Le président de la Commission de l'Union africaine, Mahmoud Ali Yusuf, et le Secrétaire général des Nations Unies, António Guterres, ont présenté un programme commun axé sur la réforme des institutions internationales, la consolidation d'une paix durable sur tout le continent et la garantie que les financements destinés à la lutte contre le changement climatique parviennent à l'Afrique. Les deux dirigeants se sont rencontrés lors de la conférence annuelle UA-ONU et ont appelé à une plus grande représentation de l'Afrique dans les processus de décision au niveau mondial, tout en avertissant que le fait d'ignorer les conflits en Afrique mettait en péril la stabilité mondiale.
À l'issue de la 9e Conférence annuelle Union africaine-Nations unies à New York, le président de la Commission de l'UA, Mahmoud Ali Yusuf, et le Secrétaire général des Nations Unies, António Guterres, ont réaffirmé leur engagement en faveur d'un programme commun axé sur la réforme des institutions mondiales, la promotion de la paix et la garantie de la justice climatique pour l'Afrique.
Les deux dirigeants ont déclaré que la coopération entre l'UA et l'ONU n'avait jamais été aussi nécessaire, compte tenu des crises qui se chevauchent sur le continent et dans le monde entier.
« L'Union africaine et les Nations Unies ont aligné leurs programmes de développement – Agenda 2063 et Agenda 2030 – et travaillent en étroite collaboration pour la paix et le développement », a déclaré M. Yusuf. « Notre partenariat n'a jamais été aussi fort ni aussi nécessaire », a souligné M. Guterres.
Les deux dirigeants ont convenu que le système multilatéral devait évoluer pour refléter les réalités actuelles. M. Guterres a décrit l'Afrique comme « une double victime du colonialisme », exclue à la fois de l'ordre mondial passé et de la création des institutions qui dominent encore aujourd'hui la prise de décision internationale. Il a souligné que la réforme du Conseil de sécurité des Nations Unies, longtemps réclamée par le continent africain, était essentielle pour « corriger cette injustice historique » en ajoutant des sièges permanents pour l'Afrique et en accordant aux pays en développement une plus grande représentation dans les institutions financières mondiales.
Paix et sécurité
La paix et la sécurité sont restées une préoccupation majeure, en particulier la campagne de l'UA intitulée « Faire taire les armes d'ici 2030 ». M. Yusuf a admis que cet objectif était peut-être ambitieux, mais a déclaré que des progrès étaient en cours grâce aux architectures de paix, de sécurité et de gouvernance de l'UA, qui sont en cours d'intégration afin de traiter plus efficacement les conflits.

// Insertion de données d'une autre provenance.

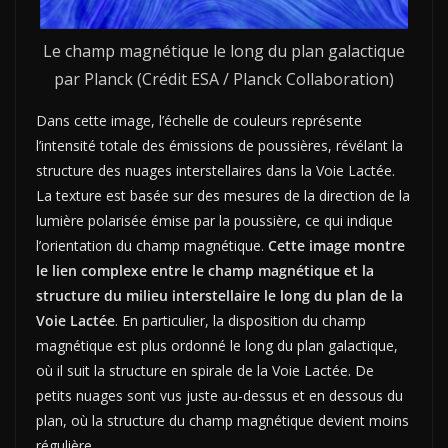
Le champ magnétique le long du plan galactique
par Planck (Crédit ESA / Planck Collaboration)
Dans cette image, l’échelle de couleurs représente
l’intensité totale des émissions de poussières, révélant la
structure des nuages ​​interstellaires dans la Voie Lactée.
La texture est basée sur des mesures de la direction de la
lumière polarisée émise par la poussière, ce qui indique
l’orientation du champ magnétique.
Cette image montre
le lien complexe entre le champ magnétique et la
structure du milieu interstellaire le long du plan de la
Voie Lactée
. En particulier, la disposition du champ
magnétique est plus ordonné le long du plan galactique,
où il suit la structure en spirale de la Voie Lactée. De
petits nuages ​​sont vus juste au-dessus et en dessous du
plan, où la structure du champ magnétique devient moins
régulière.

« 2030 n'est peut-être pas une date réaliste pour mettre fin à la violence, a-t-il déclaré, mais nous devons nous attaquer aux causes structurelles des conflits : la pauvreté, la faiblesse de la gouvernance et les inégalités. » Il a souligné que les opérations de paix de l'UA doivent bénéficier d'un financement prévisible conformément à la résolution 2719 du Conseil de sécurité des Nations Unies. M. Guterres a exprimé son soutien, avertissant que l'instabilité en Afrique menace la paix mondiale.
« La communauté internationale doit soutenir l'Afrique dans sa lutte pour éliminer le terrorisme et les menaces qu'il représente à l'échelle mondiale. »
Réforme financière et accès équitable au capital
Les deux dirigeants ont souligné la nécessité de réformer l'architecture financière mondiale. M. Guterres a déclaré que le développement de l'Afrique était freiné par un système conçu pour une autre époque.
« Il doit devenir plus inclusif, plus représentatif et plus efficace », a-t-il déclaré, appelant à un élargissement des prêts, à une baisse des coûts d'emprunt et à une restructuration plus rapide de la dette.
Dans l'intervalle, les pays africains mobilisent déjà leurs ressources nationales afin de réduire leur dépendance à l'aide étrangère, a souligné M. Yusuf.
« L'Afrique a décidé de prendre son destin en main », a-t-il déclaré. « Nous changeons le discours : nous mobilisons nos propres ressources et définissons nos priorités. »
Justice climatique et transition énergétique
La justice climatique a été au cœur des discussions. M. Guterres a déclaré qu'il était du devoir moral des pays riches de financer l'adaptation et les énergies propres en Afrique. Il a exhorté les pays développés à doubler leur financement de l'adaptation pour atteindre au moins 40 milliards de dollars par an et à mobiliser 1 300 milliards de dollars par an d'ici 2025 pour les pays en développement. M. Yusuf a directement lié cette question à la paix et à la stabilité.
« L'avenir de l'Afrique dépend d'une transition énergétique juste, qui favorise la croissance, la stabilité et la résilience », a-t-il déclaré.